Se niega a hacer comentarios sobre el sentido de esta obra, a la que dedicó toda la parte final de su vida. «Quiero dejar constancia del mundo… Simplemente quiero
dejar constancia del mundo…
», le repite durante más de una página a la joven periodista, paralizada por el compromiso, que se muestra incapaz de refrenar este parloteo senil, y quizá sea mejor así, porque la palabrería de Jed Martin se explaya, provecta y libre, concentrada esencialmente en cuestiones de diafragma, la amplitud de la puesta a punto y la compatibilidad de los programas informáticos. Una entrevista notable, en que la periodista «se eclipsaba detrás del personaje», como observó secamente
Le Monde
, que se moría de envidia de haberse perdido esta exclusiva y que le valió el nombramiento, meses más tarde, de redactora jefe adjunta de
Art Press
: precisamente el día en que anunciaron la muerte de Jed Martin.
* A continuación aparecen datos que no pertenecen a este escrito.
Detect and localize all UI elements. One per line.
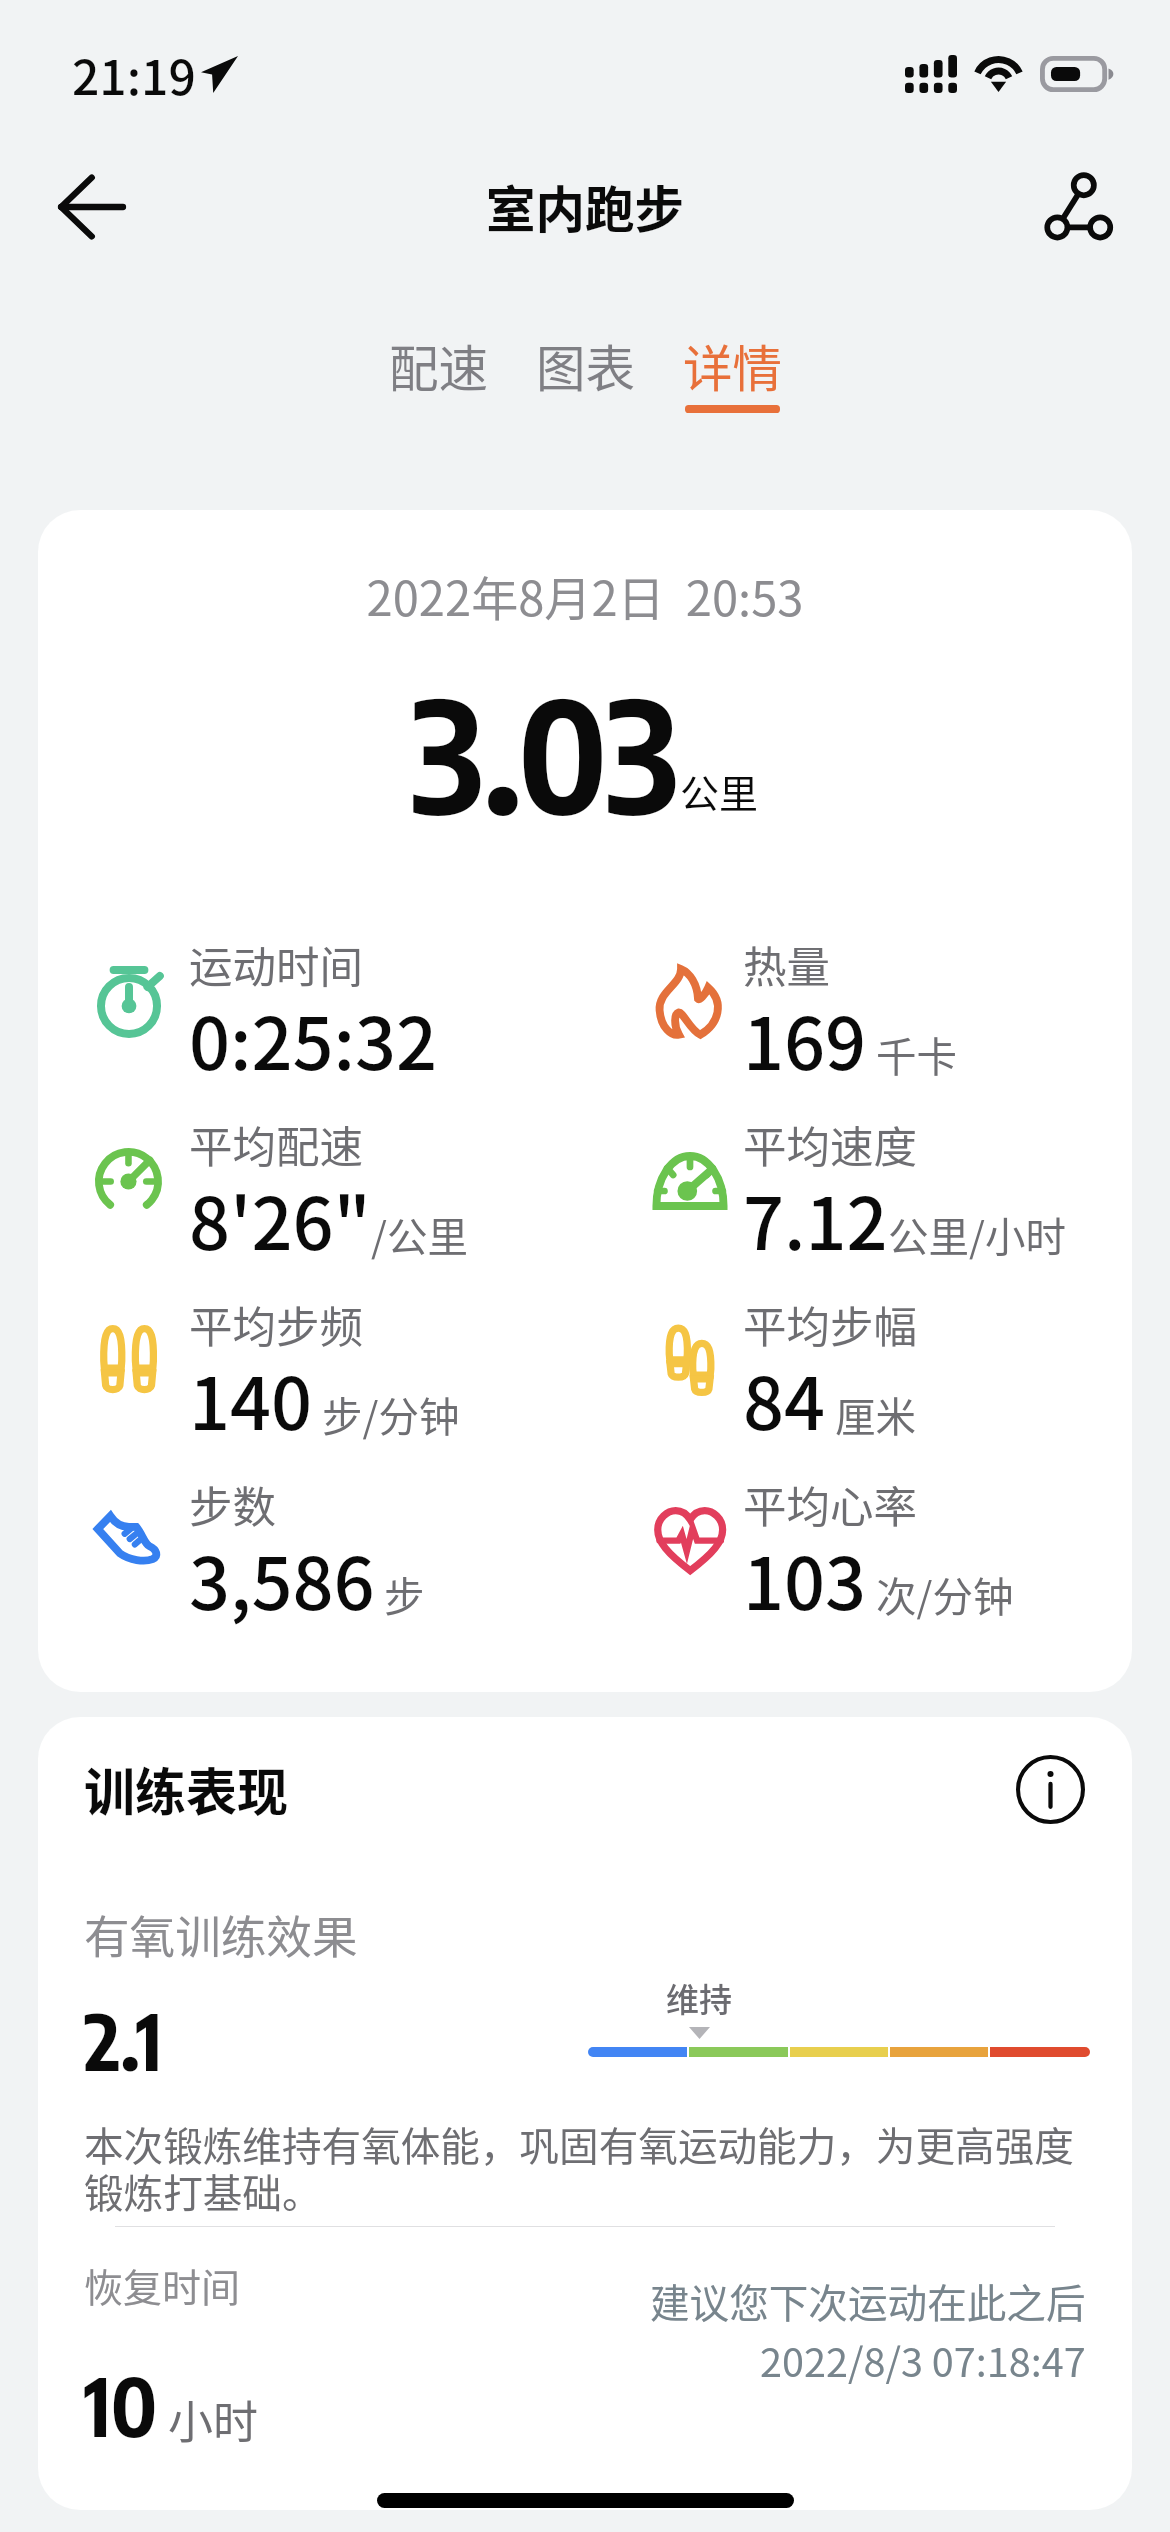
button[interactable]: 详情 [659, 267, 806, 413]
staticText: 小时 [158, 2387, 259, 2452]
button[interactable]: 配速 [365, 267, 512, 413]
staticText: 千卡 [867, 1025, 958, 1084]
staticText: 公里 [680, 763, 759, 819]
button[interactable]: Share [1026, 156, 1128, 258]
staticText: 次/分钟 [867, 1565, 1014, 1624]
staticText: 84 [743, 1346, 826, 1450]
staticText: 21:19 [72, 39, 196, 109]
staticText: 厘米 [826, 1385, 917, 1444]
button[interactable]: Info [1011, 1750, 1089, 1828]
staticText: 平均配速 [189, 1113, 363, 1176]
staticText: 恢复时间 [84, 2257, 241, 2313]
staticText: 140 [189, 1346, 313, 1450]
staticText: 3.03 [411, 656, 680, 849]
staticText: 训练表现 [84, 1752, 289, 1826]
staticText: 2.1 [84, 1991, 163, 2088]
staticText: 建议您下次运动在此之后 [650, 2272, 1086, 2329]
staticText: 图表 [536, 330, 635, 402]
staticText: 运动时间 [189, 933, 363, 996]
staticText: 有氧训练效果 [84, 1901, 358, 1967]
button[interactable]: Back [39, 156, 141, 258]
button[interactable]: 图表 [512, 267, 659, 413]
staticText: 8'26" [189, 1166, 371, 1270]
staticText: 本次锻炼维持有氧体能，巩固有氧运动能力，为更高强度锻炼打基础。 [84, 2115, 1086, 2219]
staticText: 平均速度 [743, 1113, 917, 1176]
staticText: 7.12 [743, 1166, 888, 1270]
staticText: 3,586 [189, 1526, 375, 1630]
staticText: 平均心率 [743, 1473, 917, 1536]
staticText: 平均步频 [189, 1293, 363, 1356]
staticText: 热量 [743, 933, 830, 996]
staticText: 平均步幅 [743, 1293, 917, 1356]
staticText: 公里/小时 [888, 1205, 1066, 1264]
staticText: 步 [375, 1565, 425, 1624]
staticText: 室内跑步 [486, 171, 684, 243]
staticText: 2022年8月2日 20:53 [38, 561, 1132, 629]
staticText: 169 [743, 986, 867, 1090]
staticText: /公里 [371, 1205, 468, 1264]
staticText: 10 [84, 2355, 158, 2455]
staticText: 配速 [389, 330, 488, 402]
staticText: 步数 [189, 1473, 276, 1536]
staticText: 步/分钟 [313, 1385, 460, 1444]
staticText: 详情 [683, 330, 782, 402]
staticText: 2022/8/3 07:18:47 [760, 2331, 1086, 2388]
staticText: 0:25:32 [189, 986, 438, 1090]
staticText: 维持 [666, 1974, 732, 2022]
staticText: 103 [743, 1526, 867, 1630]
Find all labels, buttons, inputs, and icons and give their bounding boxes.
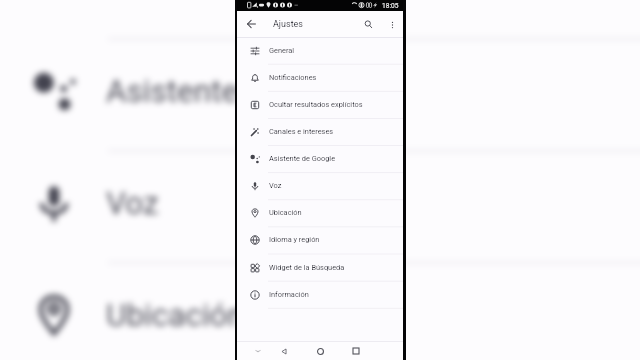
button[interactable]: Notificaciones — [237, 64, 403, 91]
button[interactable]: Widget de la Búsqueda — [237, 254, 403, 281]
button[interactable]: Idioma y región — [237, 226, 403, 253]
button[interactable]: Canales e intereses — [237, 118, 403, 145]
staticText: Voz — [269, 181, 282, 190]
staticText: Canales e intereses — [269, 127, 334, 136]
button[interactable]: Voz — [237, 172, 403, 199]
staticText: Ocultar resultados explícitos — [269, 100, 363, 109]
staticText: Asistente de Google — [106, 73, 388, 110]
button[interactable]: Asistente de Google — [237, 145, 403, 172]
staticText: Idioma y región — [269, 235, 320, 244]
staticText: Voz — [106, 185, 159, 222]
button[interactable]: General — [237, 37, 403, 64]
staticText: Ubicación — [269, 208, 302, 217]
button[interactable]: Ocultar resultados explícitos — [237, 91, 403, 118]
button[interactable]: Home — [312, 343, 328, 359]
button[interactable]: Back — [240, 13, 262, 35]
button[interactable]: Hide navigation bar — [250, 343, 266, 359]
staticText: Widget de la Búsqueda — [269, 263, 345, 272]
button[interactable]: Search — [358, 14, 379, 35]
staticText: Ajustes — [273, 19, 303, 30]
staticText: Ubicación — [106, 297, 245, 334]
staticText: Asistente de Google — [269, 154, 336, 163]
button[interactable]: More options — [382, 14, 403, 35]
button[interactable]: Información — [237, 281, 403, 308]
staticText: Notificaciones — [269, 73, 317, 82]
button[interactable]: Back — [276, 343, 292, 359]
staticText: General — [269, 46, 295, 55]
staticText: 18:05 — [382, 2, 399, 10]
staticText: Información — [269, 290, 309, 299]
button[interactable]: Recent apps — [348, 343, 364, 359]
button[interactable]: Ubicación — [237, 199, 403, 226]
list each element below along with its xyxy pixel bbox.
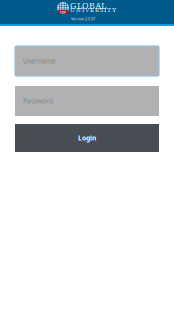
staticText: Login (78, 134, 96, 142)
staticText: Username (23, 57, 56, 66)
staticText: BETA (60, 10, 66, 14)
staticText: Password (23, 97, 53, 106)
staticText: Version 2.0.37 (71, 16, 95, 21)
staticText: G L O B A L (70, 0, 106, 12)
staticText: U N I V E R S I T Y (70, 6, 116, 14)
button[interactable]: Login (15, 124, 159, 152)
Si bien habla de él por extenso a lo largo de varias páginas, el material que Jed había utilizado para sus tomas no era en sí mismo nada especial: un trípode Manfrotto, una cámara de vídeo semiprofesional Panasonic —que había elegido por la luminosidad excepcional de su sensor, que permitía filmar en una oscuridad cuasi total— y un disco duro de dos terabytes, conectado a la salida USB de la cámara. Durante más de diez años, todas las mañanas menos la del martes, que reservaba para las compras, Jed Martin cargaba este material en el maletero de su Audi y recorría la carretera privada que había hecho construir a través de su finca. Apenas era posible aventurarse más allá de esta carretera: las hierbas, muy altas y sembradas de arbustos de espinos, llevaban muy rápidamente a un bosque denso, al sotobosque impenetrable. Hacía mucho que se había borrado la huella de los caminos que pudieron haber cruzado el bosque. Las inmediaciones del estanque, tapizadas de una hierba rasa que crecía a duras penas en un terreno esponjoso, eran la única zona más o menos transitable.

Aunque disponía de una amplia gama de objetivos, utilizaba casi siempre un Schneider Apo-Sinar que ofrecía la asombrosa particularidad de abrirse a 1.9, al mismo tiempo que alcanzaba una distancia focal máxima de 1.200 milímetros en equivalente 24 x 36. La elección del tema «no respondía a ninguna estrategia preestablecida», declara en varias ocasiones a la periodista; «se limitaba a seguir el impulso del momento». En cualquier caso, utilizaba casi siempre focales muy altas, y a veces se concentraba en una rama de haya agitada por el viento o en un mechón de hierba, en la cima de una mata de ortigas o en una superficie de tierra blanda y empapada entre dos charcos. Una vez hecho el encuadre, conectaba la alimentación de la cámara de vídeo con el enchufe del encendedor del coche, disparaba y volvía andando a casa, dejando el motor en marcha durante varias horas y en ocasiones durante el resto del día y la noche siguiente: la capacidad del disco duro le habría permitido obtener tomas ininterrumpidas durante casi una semana.